"""

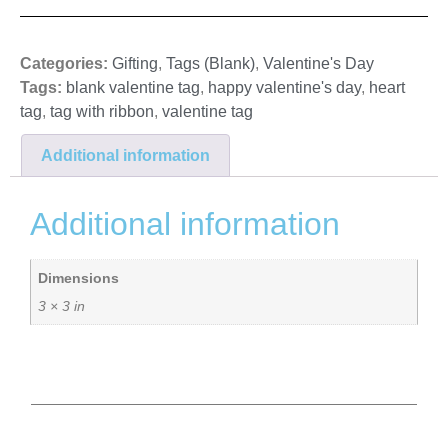
Categories:
Gifting
,
Tags (Blank)
,
Valentine's Day
Tags:
blank valentine tag
,
happy valentine's day
,
heart
tag
,
tag with ribbon
,
valentine tag
Additional information
Additional information
Dimensions
3 × 3 in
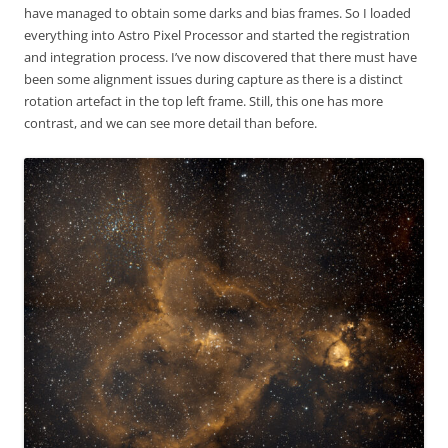
have managed to obtain some darks and bias frames. So I loaded
everything into Astro Pixel Processor and started the registration
and integration process. I’ve now discovered that there must have
been some alignment issues during capture as there is a distinct
rotation artefact in the top left frame. Still, this one has more
contrast, and we can see more detail than before.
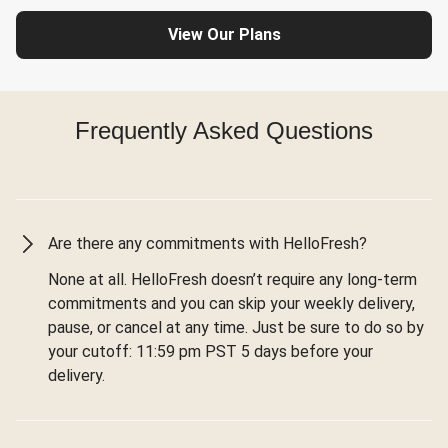
View Our Plans
Frequently Asked Questions
Are there any commitments with HelloFresh?
None at all. HelloFresh doesn’t require any long-term
commitments and you can skip your weekly delivery,
pause, or cancel at any time. Just be sure to do so by
your cutoff: 11:59 pm PST 5 days before your
delivery.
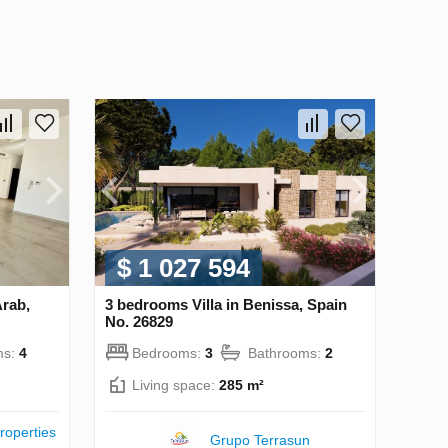
$ 1 027 594
Arab,
3 bedrooms Villa in Benissa, Spain
No. 26829
ms:
4
Bedrooms:
3
Bathrooms:
2
Living space:
285 m²
roperties
Grupo Terrasun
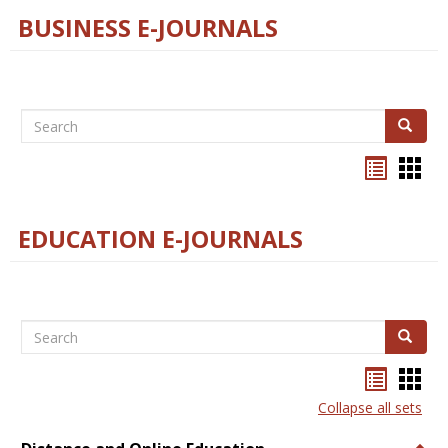
BUSINESS E-JOURNALS
Search
Search
Bookma
Boo
list
card
view
view
EDUCATION E-JOURNALS
Search
Search
Bookma
Boo
list
card
Collapse all sets
view
view
Togg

"""

When you copy the data above, reproduce each line exactly and skip every image.

Categories:
Gifting
,
Tags (Blank)
,
Valentine's Day
Tags:
blank valentine tag
,
happy valentine's day
,
heart
tag
,
tag with ribbon
,
valentine tag
Additional information
Additional information
Dimensions
3 × 3 in
have managed to obtain some darks and bias frames. So I loaded
everything into Astro Pixel Processor and started the registration
and integration process. I’ve now discovered that there must have
been some alignment issues during capture as there is a distinct
rotation artefact in the top left frame. Still, this one has more
contrast, and we can see more detail than before.
View Our Plans
Frequently Asked Questions
Are there any commitments with HelloFresh?
None at all. HelloFresh doesn’t require any long-term
commitments and you can skip your weekly delivery,
pause, or cancel at any time. Just be sure to do so by
your cutoff: 11:59 pm PST 5 days before your
delivery.
$ 1 027 594
Arab,
3 bedrooms Villa in Benissa, Spain
No. 26829
ms:
4
Bedrooms:
3
Bathrooms:
2
Living space:
285 m²
roperties
Grupo Terrasun
BUSINESS E-JOURNALS
Search
Search
Bookma
Boo
list
card
view
view
EDUCATION E-JOURNALS
Search
Search
Bookma
Boo
list
card
Collapse all sets
view
view
Togg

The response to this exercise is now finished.